Rebecq, Belgium 0.2333 occurrence
Ath, Belgium 0.1333 occurrence
Ham-sur-Heure-Nalinnes, Belgium 0.0333 occurrence
Wetteren, Belgium 0.0333 occurrence
Lobbes, Belgium 0.0833 occurrence
Peruwelz, Belgium 0.05 occurrence
La Férée 0.2 occurrence
Oisy-le-Verger 0.0167 occurrence
Solesmes 0.0833 occurrence
Caudry 0.2 occurrence
Hédauville 0.0167 occurrence
Wattignies 0.0167 occurrence
Viesly 0.0333 occurrence
Sarton 0.0167 occurrence
Longueville 0.0167 occurrence
Leschelle 0.0333 occurrence

How I got the 23andMe weighted midpoint (I split and shared Nonspecific N. Euro between the various N. Euro populations):

Point B Scratchwork: 53.00458, 0.234492. Wrangle, Boston, Lincolnshire, England.
23andMe ID: Seth Reeder (Cadwallon)

52.2% British & Irish
11.6% French & German
3.1% Scandinavian
29.1% Nonspecific Northern European
-------------------------------------------------------------------
1.1% Iberian
0.5% Ashkenazi
2.2% Nonspecific European
0.1% West African

United Kingdom 52.735567708185, -1.6789861408734. Weight 0.261 + 0.0415714286 + 0.0031428571 = 0.305714286
Republic of Ireland 53.115425619273, -7.4069761943761. Weight 0.261 + 0.0415714286 + 0.0031428571 = 0.305714286
Weighted Outcome1: 52.959934, -4.530406. Weight = 0.611428572

France 47.123369318629, 2.6805478522224. Weight 0.058 + 0.0415714286 + 0.0031428571 = 0.102714286
Germany 50.846581236184, 9.6860092676237. Weight 0.058 + 0.0415714286 + 0.0031428571 = 0.102714286
Weighted Outcome1: 49.037944, 6.052218. Weight = 0.205428572

Sweden 58.888444437865, 15.535572129725. Weight 0.0103333333 + 0.0415714286 + 0.0031428571 = 0.055047619
Norway 61.089862500005, 9.9201984517371. Weight 0.0103333333 + 0.0415714286 + 0.0031428571 = 0.055047619
Denmark 55.853126914967, 10.864851918353. Weight 0.0103333333 + 0.0415714286 + 0.0031428571 = 0.055047619
Weighted Outcome1: 58.633564, 12.117512. Weight = 0.165142857

Spain 39.674578415577, -3.2843582298931. Weight 0.0055 + 0.0031428571 = 0.0086428571
Portugal 39.704754462102, -9.1655868359197. Weight 0.0055 + 0.0031428571 = 0.0086428571
Weighted Outcome1: 39.726771, -6.224329. Weight = 0.0172857142

Ashkenazi (based on Polish cities with notable Jewish populations) 51.906906, 18.550952. Weight = 0.005

West Africa 8.48445, -13.23445. Weight = 0.001

Final Weighted Outcome = 53.00458, 0.234492

Telfermagne
09-29-2014, 05:01 PM
Did 50 more runs, this time with an updated raw data file from 23andMe. Had forgotten to replace that after 23andMe made some changes. Results weren't too much different.

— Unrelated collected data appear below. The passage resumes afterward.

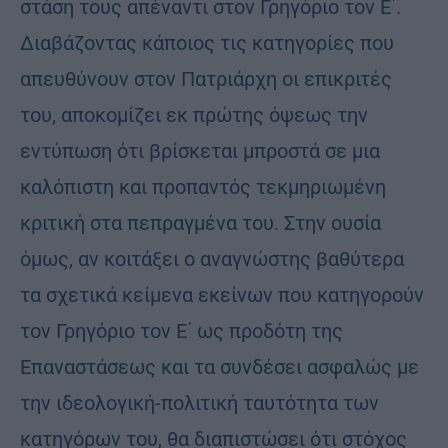
στάση τους απέναντι στον Γρηγόριο τον Ε΄.
Διαβάζοντας κάποιος τις κατηγορίες που
απευθύνουν στον Πατριάρχη οι επικριτές
του, αποκομίζει εκ πρώτης όψεως την
εντύπωση ότι βρίσκεται μπροστά σε μια
καλόπιστη και προπαντός τεκμηριωμένη
κριτική στα πεπραγμένα του. Στην ουσία
όμως, αν κοιτάξει ο αναγνώστης βαθύτερα
τα σχετικά κείμενα εκείνων που κατηγορούν
τον Γρηγόριο τον Ε΄ ως προδότη της
Επαναστάσεως και τα συνδέσει ασφαλώς με
την ιδεολογική-πολιτική ταυτότητα των
κατηγόρων του, θα διαπιστώσει ότι στόχος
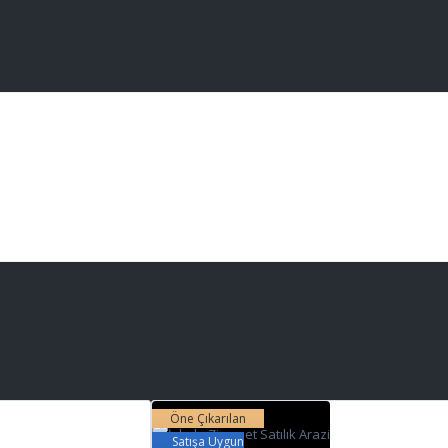
Öne Çıkarılan
Satışa Uygun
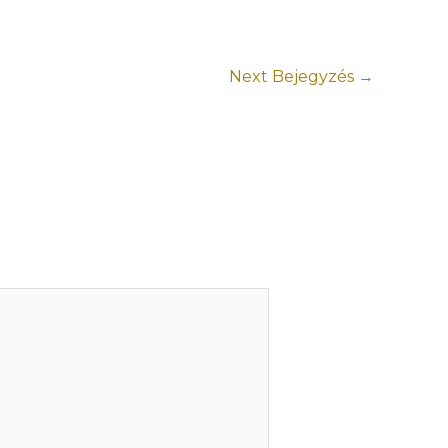
Next Bejegyzés
→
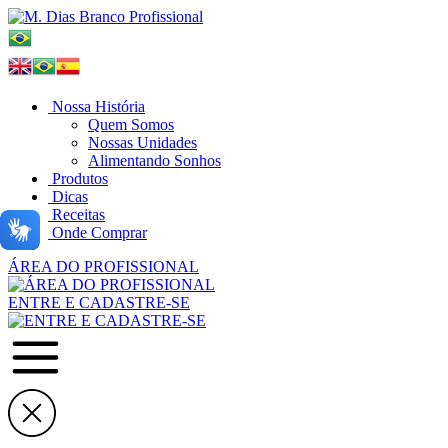
Nossa História
Quem Somos
Nossas Unidades
Alimentando Sonhos
Produtos
Dicas
Receitas
Onde Comprar
ÁREA DO PROFISSIONAL
ENTRE E CADASTRE-SE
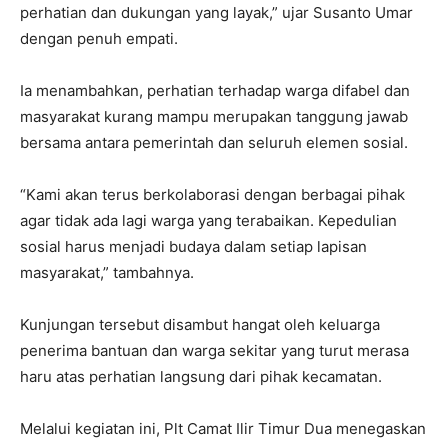
perhatian dan dukungan yang layak,” ujar Susanto Umar
dengan penuh empati.
Ia menambahkan, perhatian terhadap warga difabel dan
masyarakat kurang mampu merupakan tanggung jawab
bersama antara pemerintah dan seluruh elemen sosial.
“Kami akan terus berkolaborasi dengan berbagai pihak
agar tidak ada lagi warga yang terabaikan. Kepedulian
sosial harus menjadi budaya dalam setiap lapisan
masyarakat,” tambahnya.
Kunjungan tersebut disambut hangat oleh keluarga
penerima bantuan dan warga sekitar yang turut merasa
haru atas perhatian langsung dari pihak kecamatan.
Melalui kegiatan ini, Plt Camat Ilir Timur Dua menegaskan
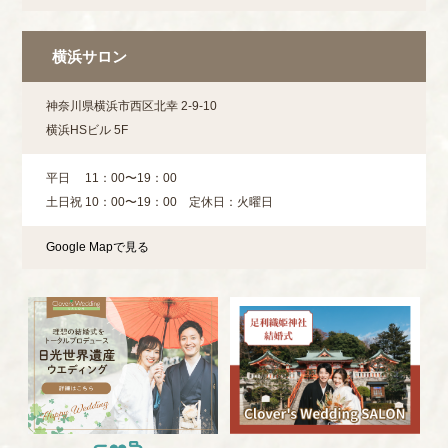
横浜サロン
神奈川県横浜市西区北幸 2-9-10
横浜HSビル 5F
平日 11：00〜19：00
土日祝 10：00⁨⁩⁨⁩〜19：00 定休日：火曜日
Google Mapで見る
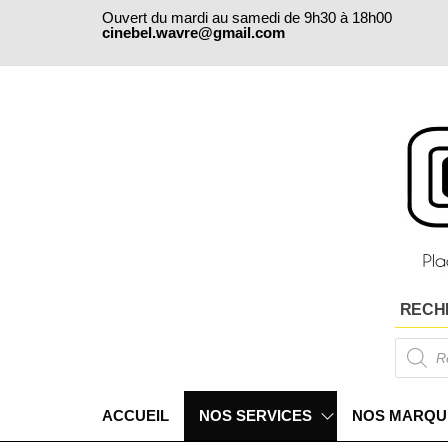
Ouvert du mardi au samedi de 9h30 à 18h00
cinebel.wavre@gmail.com
RECH
ACCUEIL
NOS SERVICES
NOS MARQU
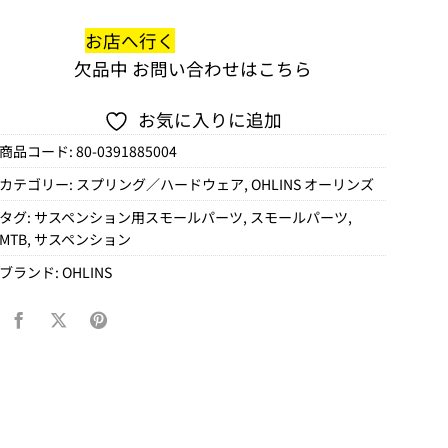
お店へ行く
欠品中
お問い合わせはこちら
お気に入りに追加
商品コード:
80-0391885004
カテゴリー:
スプリング／ハードウェア
,
OHLINS オーリンズ
タグ:
サスペンション用スモールパーツ
,
スモールパーツ
,
MTB
,
サスペンション
ブランド:
OHLINS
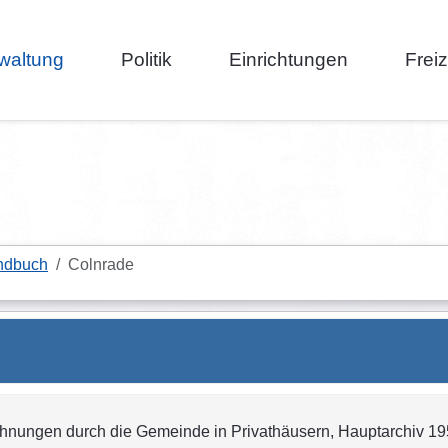
waltung
Politik
Einrichtungen
Frei
ndbuch
Colnrade
hnungen durch die Gemeinde in Privathäusern, Hauptarchiv 1951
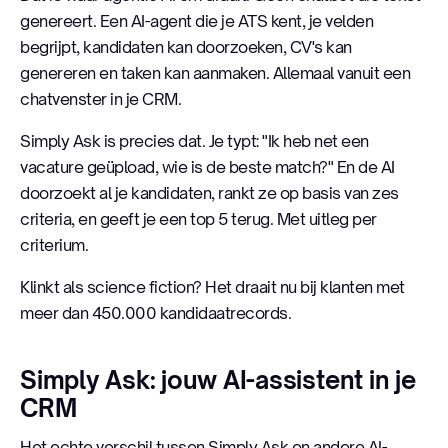
genereert. Een AI-agent die je ATS kent, je velden
begrijpt, kandidaten kan doorzoeken, CV's kan
genereren en taken kan aanmaken. Allemaal vanuit een
chatvenster in je CRM.
Simply Ask is precies dat. Je typt: "Ik heb net een
vacature geüpload, wie is de beste match?" En de AI
doorzoekt al je kandidaten, rankt ze op basis van zes
criteria, en geeft je een top 5 terug. Met uitleg per
criterium.
Klinkt als science fiction? Het draait nu bij klanten met
meer dan 450.000 kandidaatrecords.
Simply Ask: jouw AI-assistent in je
CRM
Het echte verschil tussen Simply Ask en andere AI-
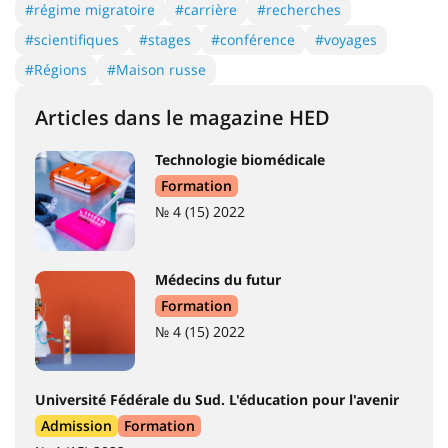
#régime migratoire
#carrière
#recherches
#scientifiques
#stages
#conférence
#voyages
#Régions
#Maison russe
Articles dans le magazine HED
Technologie biomédicale
Formation
№ 4 (15) 2022
Médecins du futur
Formation
№ 4 (15) 2022
Université Fédérale du Sud. L'éducation pour l'avenir
Admission
Formation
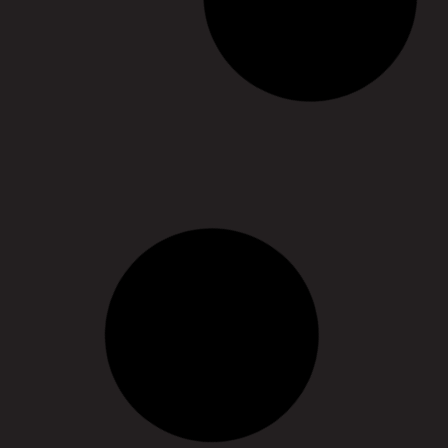
Le Vlipp au village associatif
22/10/2018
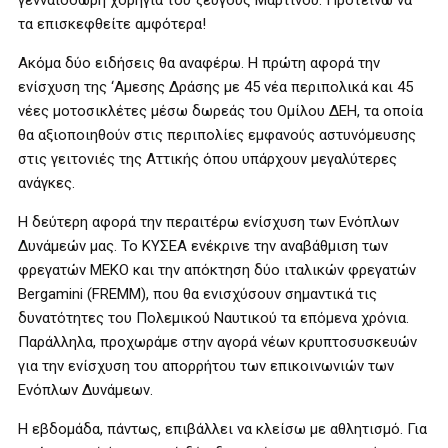
γενναιόδωρη χορηγία του ζεύγους Μαρτίνου. Προτείνω να
τα επισκεφθείτε αμφότερα!
Ακόμα δύο ειδήσεις θα αναφέρω. Η πρώτη αφορά την
ενίσχυση της ‘Αμεσης Δράσης με 45 νέα περιπολικά και 45
νέες μοτοσικλέτες μέσω δωρεάς του Ομίλου ΔΕΗ, τα οποία
θα αξιοποιηθούν στις περιπολίες εμφανούς αστυνόμευσης
στις γειτονιές της Αττικής όπου υπάρχουν μεγαλύτερες
ανάγκες.
Η δεύτερη αφορά την περαιτέρω ενίσχυση των Ενόπλων
Δυνάμεών μας. Το ΚΥΣΕΑ ενέκρινε την αναβάθμιση των
φρεγατών ΜΕΚΟ και την απόκτηση δύο ιταλικών φρεγατών
Bergamini (FREMM), που θα ενισχύσουν σημαντικά τις
δυνατότητες του Πολεμικού Ναυτικού τα επόμενα χρόνια.
Παράλληλα, προχωράμε στην αγορά νέων κρυπτοσυσκευών
για την ενίσχυση του απορρήτου των επικοινωνιών των
Ενόπλων Δυνάμεων.
Η εβδομάδα, πάντως, επιβάλλει να κλείσω με αθλητισμό. Για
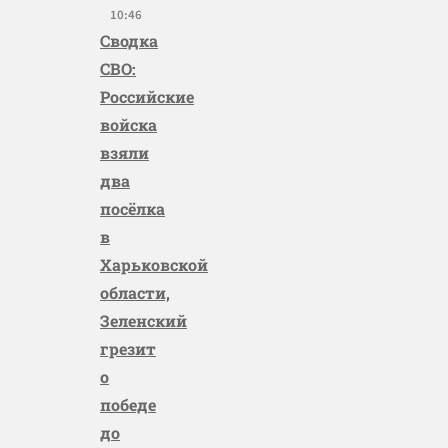
10:46
Сводка
СВО:
Российские
войска
взяли
два
посёлка
в
Харьковской
области,
Зеленский
грезит
о
победе
до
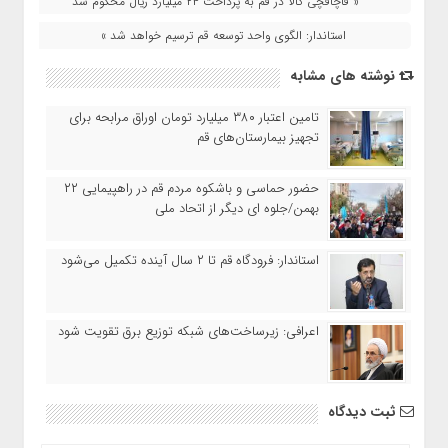
« قاچاقچی کالا در قم به پرداخت ۲۴ میلیارد ریال محکوم شد
استاندار: الگوی واحد توسعه قم ترسیم خواهد شد »
نوشته های مشابه
تامین اعتبار ۳۸۰ میلیارد تومان اوراق مرابحه برای
تجهیز بیمارستان‌های قم
حضور حماسی و باشکوه مردم قم در راهپیمایی ۲۲
بهمن/جلوه ای دیگر از اتحاد ملی
استاندار: فرودگاه قم تا ۲ سال آینده تکمیل می‌شود
اعرافی: زیرساخت‌های شبکه توزیع برق تقویت شود
ثبت دیدگاه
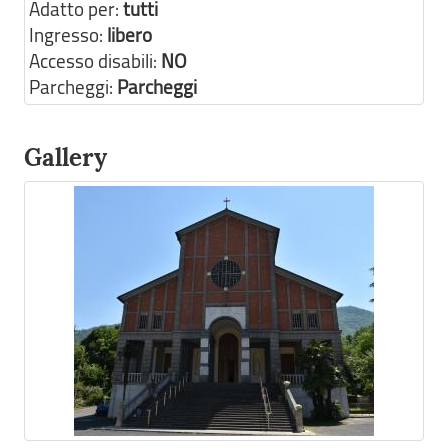
Adatto per:
tutti
Ingresso:
libero
Accesso disabili:
NO
Parcheggi:
Parcheggi
Gallery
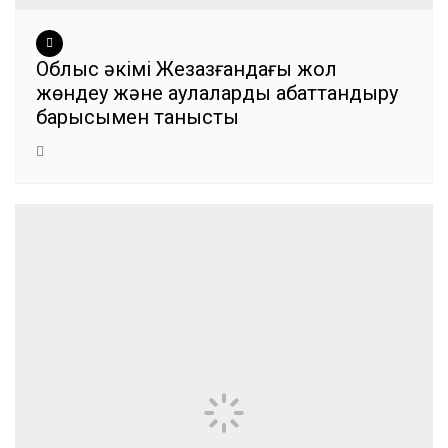
Облыс әкімі Жезқазғандағы жол
жөндеу және аулаларды абаттандыру
барысымен танысты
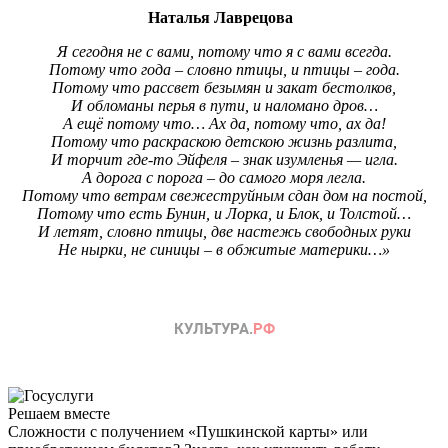
Наталья Лаврецова
Я сегодня не с вами, потому что я с вами всегда.
Потому что года – словно птицы, и птицы – года.
Потому что рассвет безымян и закат бестолков,
И обломаны перья в пути, и наломано дров…
А ещё потому что… Ах да, потому что, ах да!
Потому что раскраскою детскою жизнь разлита,
И торчит где-то Эйфеля – знак изумленья — игла.
А дорога с порога – до самого моря легла.
Потому что ветрам свежеструйным сдан дом на постой,
Потому что есть Бунин, и Лорка, и Блок, и Толстой…
И летят, словно птицы, две настежь свободных руки
Не нырки, не синицы – в обжитые материки…»
Решаем вместе
Сложности с получением «Пушкинской карты» или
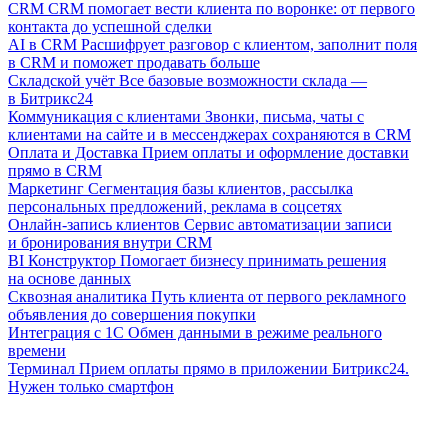
CRM
CRM помогает вести клиента по воронке: от первого
контакта до успешной сделки
AI в CRM
Расшифрует разговор с клиентом, заполнит поля
в CRM и поможет продавать больше
Складской учёт
Все базовые возможности склада —
в Битрикс24
Коммуникация с клиентами
Звонки, письма, чаты с
клиентами на сайте и в мессенджерах сохраняются в CRM
Оплата и Доставка
Прием оплаты и оформление доставки
прямо в CRM
Маркетинг
Сегментация базы клиентов, рассылка
персональных предложений, реклама в соцсетях
Онлайн-запись клиентов
Сервис автоматизации записи
и бронирования внутри CRM
BI Конструктор
Помогает бизнесу принимать решения
на основе данных
Сквозная аналитика
Путь клиента от первого рекламного
объявления до совершения покупки
Интеграция с 1С
Обмен данными в режиме реального
времени
Терминал
Прием оплаты прямо в приложении Битрикс24.
Нужен только смартфон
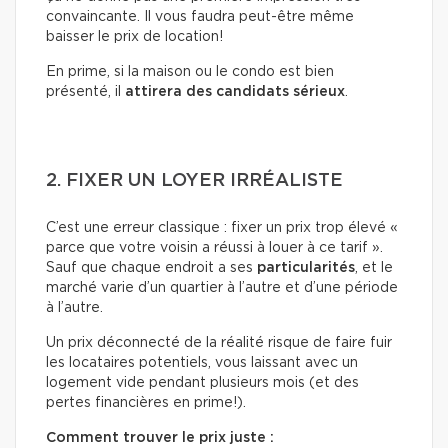
convaincante. Il vous faudra peut-être même
baisser le prix de location!
En prime, si la maison ou le condo est bien
présenté, il
attirera des candidats sérieux
.
2. FIXER UN LOYER IRRÉALISTE
C’est une erreur classique : fixer un prix trop élevé «
parce que votre voisin a réussi à louer à ce tarif ».
Sauf que chaque endroit a ses
particularités
, et le
marché varie d’un quartier à l’autre et d’une période
à l’autre.
Un prix déconnecté de la réalité risque de faire fuir
les locataires potentiels, vous laissant avec un
logement vide pendant plusieurs mois (et des
pertes financières en prime!).
Comment trouver le prix juste :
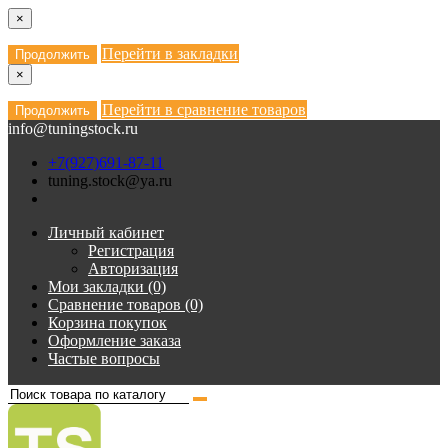
×
Перейти в закладки
Продолжить
×
Перейти в сравнение товаров
Продолжить
info@tuningstock.ru
+7(927)691-87-11
tuning.stock@ya.ru
Личный кабинет
Регистрация
Авторизация
Мои закладки (0)
Сравнение товаров (0)
Корзина покупок
Оформление заказа
Частые вопросы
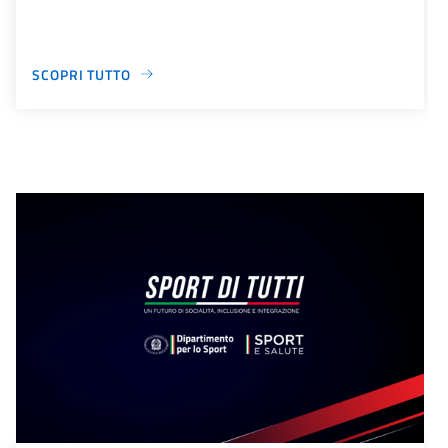
SCOPRI TUTTO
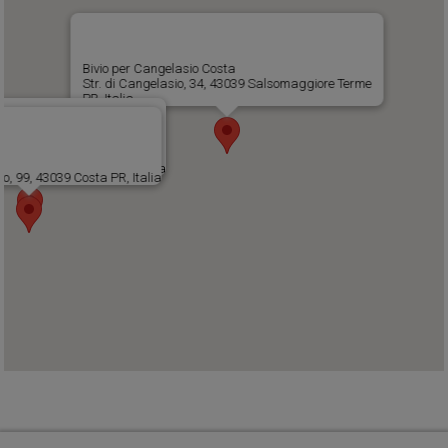
Bivio per Cangelasio Costa
Str. di Cangelasio, 34, 43039 Salsomaggiore Terme
PR, Italia
ciatore
io, 100, 43039 Costa PR, Italia
io, 99, 43039 Costa PR, Italia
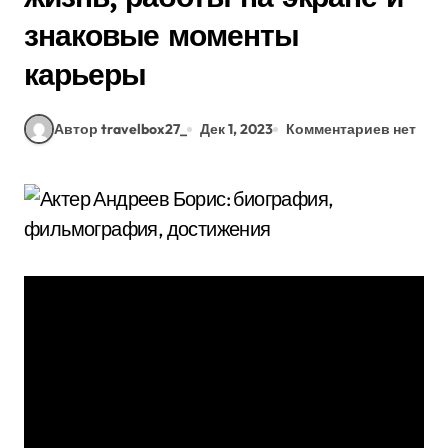
знаковые моменты
карьеры
Автор travelbox27_
Дек 1, 2023
Комментариев нет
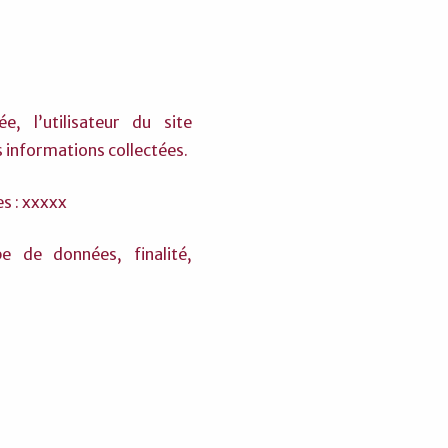
 l’utilisateur du site
s informations collectées.
s : xxxxx
e de données, finalité,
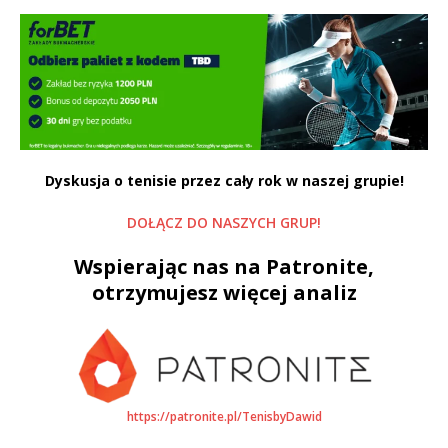
Dyskusja o tenisie przez cały rok w naszej grupie!
DOŁĄCZ DO NASZYCH GRUP!
Wspierając nas na Patronite,
otrzymujesz więcej analiz
https://patronite.pl/TenisbyDawid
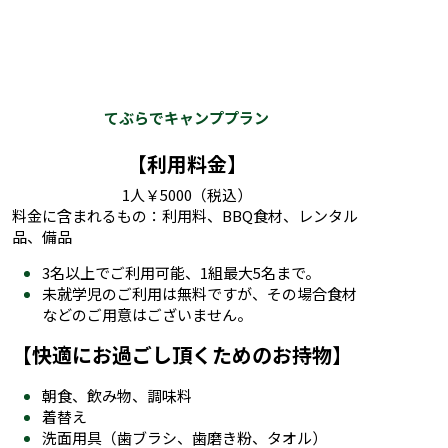
料金に含まれるもの：利用料、BBQ食材、レンタル
品、備品
3名以上でご利用可能、1組最大5名まで。
未就学児のご利用は無料ですが、その場合食材
などのご用意はございません。
【快適にお過ごし頂くためのお持物】
朝食、飲み物、調味料
着替え
洗面用具（歯ブラシ、歯磨き粉、タオル）
虫よけ用品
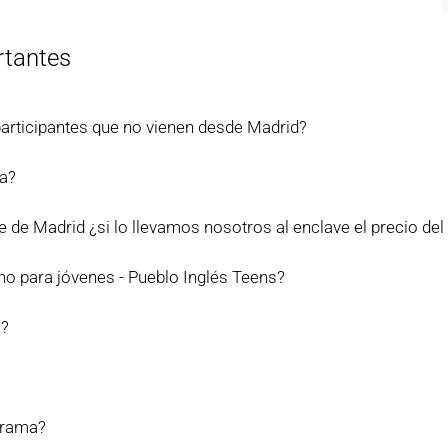
rtantes
 participantes que no vienen desde Madrid?
ma?
e de Madrid ¿si lo llevamos nosotros al enclave el precio d
no para jóvenes - Pueblo Inglés Teens?
a?
ograma?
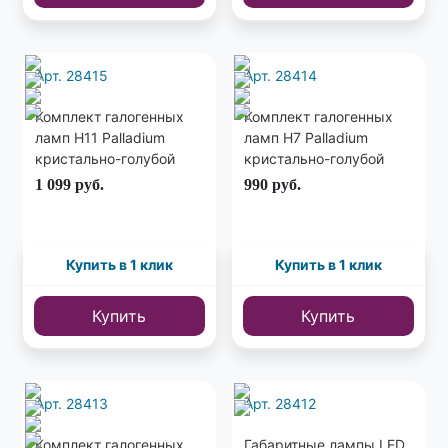
Арт. 28415
Арт. 28414
Комплект галогенных
Комплект галогенных
ламп H11 Palladium
ламп H7 Palladium
кристально-голубой
кристально-голубой
свет
свет
1 099
руб.
990
руб.
Купить в 1 клик
Купить в 1 клик
Купить
Купить
Арт. 28413
Арт. 28412
Комплект галогенных
Габаритные лампы LED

As noted before SPA does not give the same result each time. That being said, run the program multiple times and find the most recurrent result. I presume that the most recurrent result is the most likely result (general area as opposed to exact coordinates).

My most likely outcome was one half British Islander and one half German speaker. This outcome happened 46% of the time. My next most likely outcome was one half British Islander and one half Northern (& Northeastern) French. This outcome happened 34% of the time. next most likely outcome was one half Northern (& Northeastern French) and one half Northern (& Northeastern French). This outcome happened 20% of the time.

EDIT:

I ran it again with single population mode. I got the same result every time (Picardy). I'm guessing that either the mixed-mode is unstable, or my previous guess is true (the most recurrent combination = the most likely).